Thesis

Biomechanical Efficiency and Metabolic Economy: Vibram Five Fingers Versus Conventional Running Shoes

Minimalist running shoes like Vibram Five Fingers have flooded the market and shoe companies claim that they may improve biomechanical efficiency and metabolic economy when compared with conventional running shoes. PURPOSE: To test claims made by Vibram that running in their Five Finger (VS) shoes improves biomechanical efficiency and metabolic economy when compared to running in conventional shoes (CS). METHODS: Ten trained runners (18-35 yrs) completed a randomized, continuous treadmill running protocol in each footwear type. VO2 measurements were continuously collected during three submaximal stages. Each stage was five minutes in duration (6, 7.5 & 9 mi/hr) with three-minute walking recoveries between each stage in order to ensure steady state VO2. Saggital plane kinematic data were collected at 210 Hz using a highspeed video camera. Kinematic data were analyzed using KA PRO 7 kinematic analysis software. VO2 data from CS and VS shoe conditions were compared using repeated measures ANOVA. Differences between spatiotemporal and kinematic variables across conditions were analyzed using paired t-tests. RESULTS: The metabolic energy consumption (VO2) in VS was lower than in CS at 6 mph (33.3 vs. 33.8 ml•kg-1min-1), 7.5 mph (40.0 vs. 41.2 ml•kg-1min-1), and 9 mph (48.3 vs. 49.6 ml•kg-1min-1) but the results were not significant (p<0.93). Average delta efficiency in the VS condition was slightly higher (14.5%) than that of the CS (14.2%) condition but the difference was not significant (p<0.89). CONCLUSION: Results showed small, non-significant improvements in efficiency and economy in the VS shoe condition when compared with the CS condition.

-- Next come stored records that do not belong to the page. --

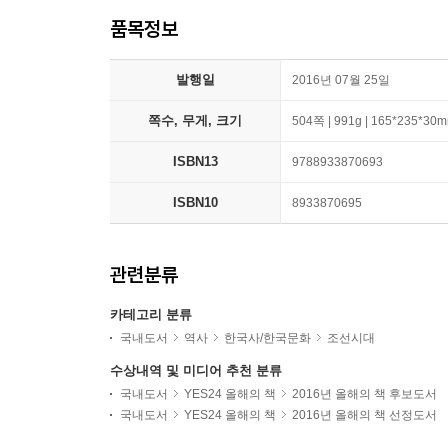
품목정보
발행일
2016년 07월 25일
쪽수, 무게, 크기
504쪽 | 991g | 165*235*30
ISBN13
9788933870693
ISBN10
8933870695
관련분류
카테고리 분류
국내도서
역사
한국사/한국문화
조선시대
수상내역 및 미디어 추천 분류
국내도서
YES24 올해의 책
2016년 올해의 책 후보도서
국내도서
YES24 올해의 책
2016년 올해의 책 선정도서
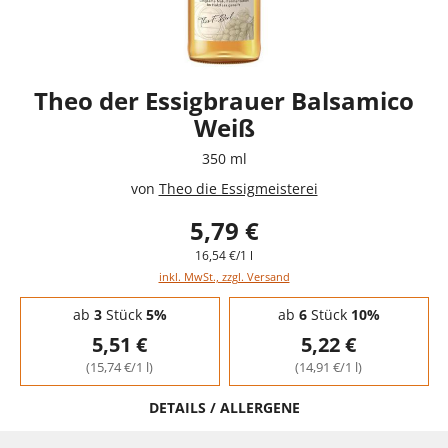
Theo der Essigbrauer Balsamico
Weiß
350 ml
von
Theo die Essigmeisterei
5,79 €
16,54 €/1 l
inkl. MwSt., zzgl. Versand
Staffelpreise - Mengenrabatt
ab
3
Stück
5%
ab
6
Stück
10%
5,51 €
5,22 €
(15,74 €/1 l)
(14,91 €/1 l)
DETAILS / ALLERGENE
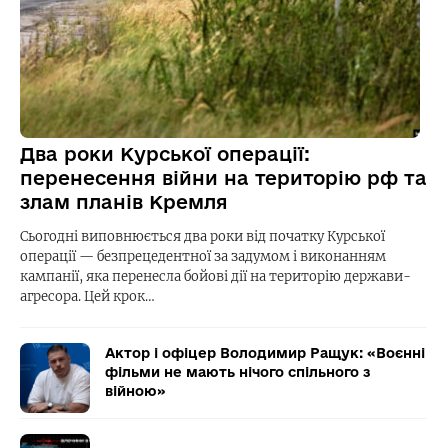
Два роки Курської операції:
перенесення війни на територію рф та
злам планів Кремля
Сьогодні виповнюється два роки від початку Курської
операції — безпрецедентної за задумом і виконанням
кампанії, яка перенесла бойові дії на територію держави-
агресора. Цей крок…
Актор і офіцер Володимир Ращук: «Воєнні
фільми не мають нічого спільного з
війною»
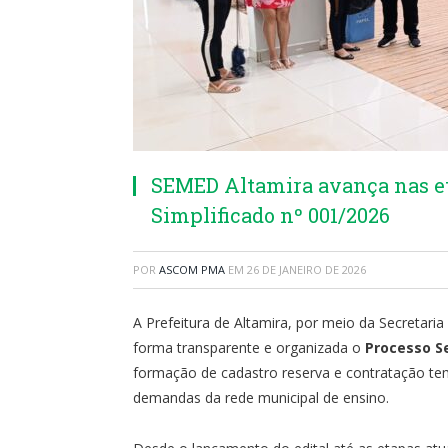
SEMED Altamira avança nas et
Simplificado nº 001/2026
POR
ASCOM PMA
EM
26 DE JANEIRO DE 2026
A Prefeitura de Altamira, por meio da Secretar
forma transparente e organizada o
Processo Se
formação de cadastro reserva e contratação tem
demandas da rede municipal de ensino.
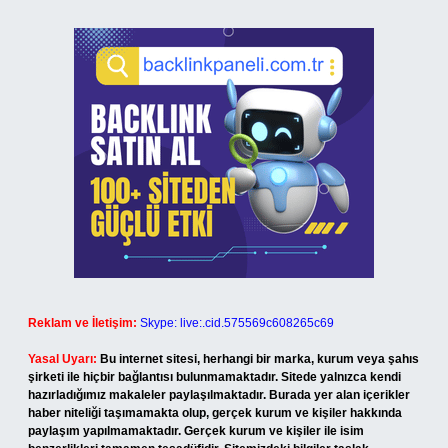
Reklam ve İletişim:
Skype: live:.cid.575569c608265c69
Yasal Uyarı:
Bu internet sitesi, herhangi bir marka, kurum veya şahıs
şirketi ile hiçbir bağlantısı bulunmamaktadır. Sitede yalnızca kendi
hazırladığımız makaleler paylaşılmaktadır. Burada yer alan içerikler
haber niteliği taşımamakta olup, gerçek kurum ve kişiler hakkında
paylaşım yapılmamaktadır. Gerçek kurum ve kişiler ile isim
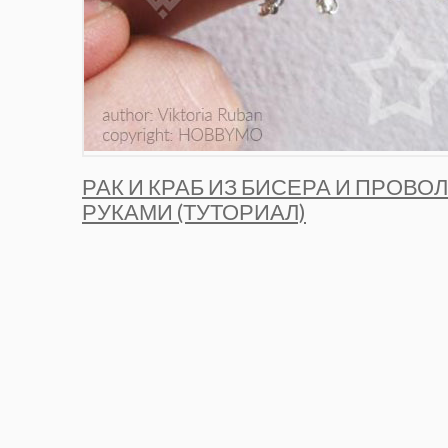
РАК И КРАБ ИЗ БИСЕРА И ПРОВ
РУКАМИ (ТУТОРИАЛ)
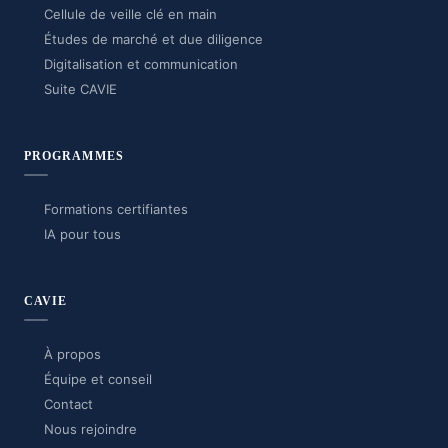
Cellule de veille clé en main
Études de marché et due diligence
Digitalisation et communication
Suite CAVIE
PROGRAMMES
Formations certifiantes
IA pour tous
CAVIE
À propos
Équipe et conseil
Contact
Nous rejoindre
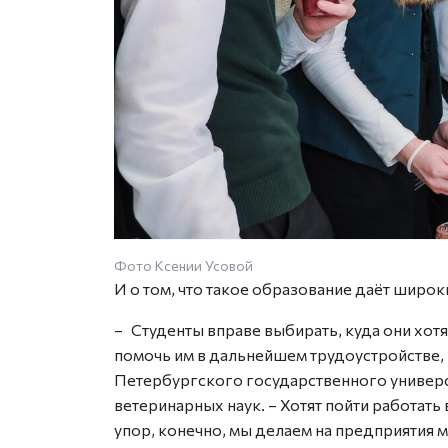
Фото Ксении Усовой
И о том, что такое образование даёт широ
– Студенты вправе выбирать, куда они хотят
помочь им в дальнейшем трудоустройстве, 
Петербургского государственного универ
ветеринарных наук. – Хотят пойти работать
упор, конечно, мы делаем на предприятия 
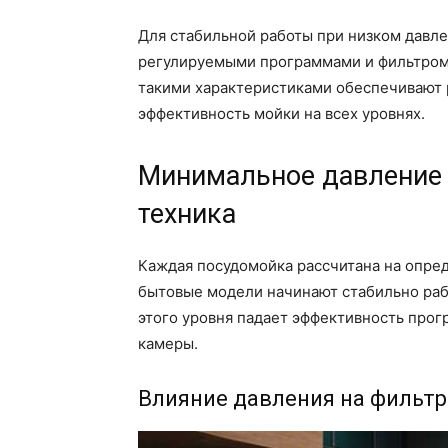
Для стабильной работы при низком давле
регулируемыми программами и фильтром,
такими характеристиками обеспечивают
эффективность мойки на всех уровнях.
Минимальное давление 
техника
Каждая посудомойка рассчитана на опре
бытовые модели начинают стабильно рабо
этого уровня падает эффективность прог
камеры.
Влияние давления на фильт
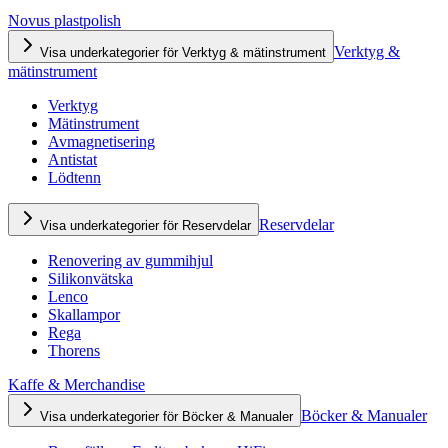
Novus plastpolish
Verktyg &
Visa underkategorier för Verktyg & mätinstrument
mätinstrument
Verktyg
Mätinstrument
Avmagnetisering
Antistat
Lödtenn
Reservdelar
Visa underkategorier för Reservdelar
Renovering av gummihjul
Silikonvätska
Lenco
Skallampor
Rega
Thorens
Kaffe & Merchandise
Böcker & Manualer
Visa underkategorier för Böcker & Manualer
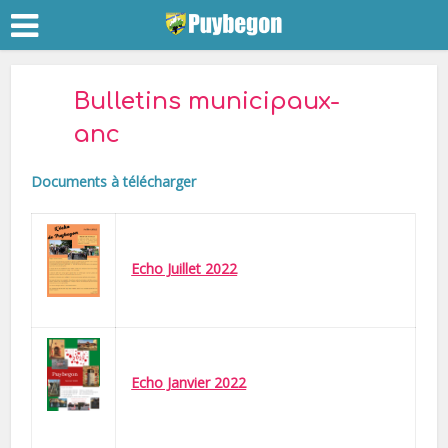
Bulletins municipaux-
anc
Documents à télécharger
Echo Juillet 2022
Echo Janvier 2022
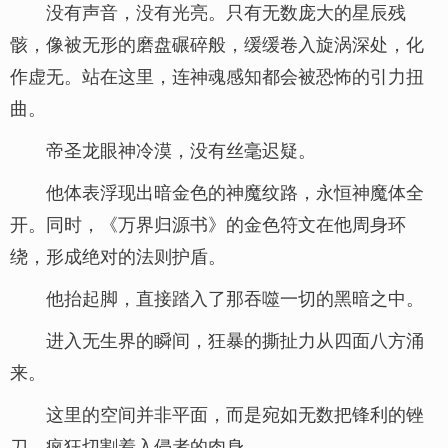
没有声音，没有光亮。只有无数庞大的星辰残
骸，像被无形的磨盘碾碎般，缓缓卷入旋涡深处，化
作虚无。站在这里，连神魂感知都会被恐怖的引力扭
曲。
帝圣龙眼神冷漠，没有丝毫迟疑。
他体表浮现出暗金色的神魔纹路，永恒神魔体全
开。同时，《万界归源书》的金色符文在他周身环
绕，形成绝对的法则护盾。
他抬起脚，直接踏入了那吞噬一切的黑暗之中。
进入无生界的瞬间，狂暴的撕扯力从四面八方涌
来。
这里的空间并非平面，而是宛如无数把锋利的锉
刀，疯狂切割着入侵者的肉身。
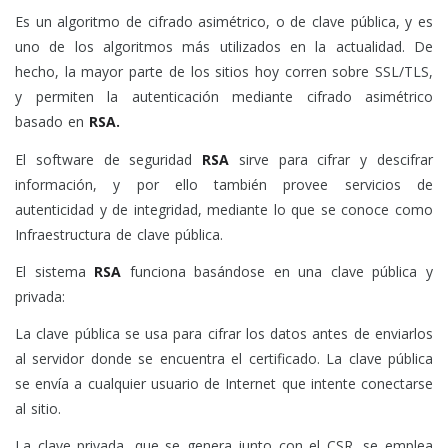
Es un algoritmo de cifrado asimétrico, o de clave pública, y es
uno de los algoritmos más utilizados en la actualidad. De
hecho, la mayor parte de los sitios hoy corren sobre SSL/TLS,
y permiten la autenticación mediante cifrado asimétrico
basado en
RSA.
El software de seguridad
RSA
sirve para cifrar y descifrar
información, y por ello también provee servicios de
autenticidad y de integridad, mediante lo que se conoce como
Infraestructura de clave pública.
El sistema
RSA
funciona basándose en una clave pública y
privada:
La clave pública se usa para cifrar los datos antes de enviarlos
al servidor donde se encuentra el certificado. La clave pública
se envía a cualquier usuario de Internet que intente conectarse
al sitio.
La clave privada, que se genera junto con el CSR, se emplea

Results showed that only three out of ten subjects transitioned from RFS to non-RFS, and this stability in foot strike across conditions may explain the relatively small magnitude of improvement in efficiency and economy. Two out of three of minimalist-experienced subjects transitioned from RFS to non-RFS but only one out of four minimalist-inexperienced subjects transitioned. These results indicate that barefoot or minimalist training may be more critical than footwear choice in improving efficiency and economy in running.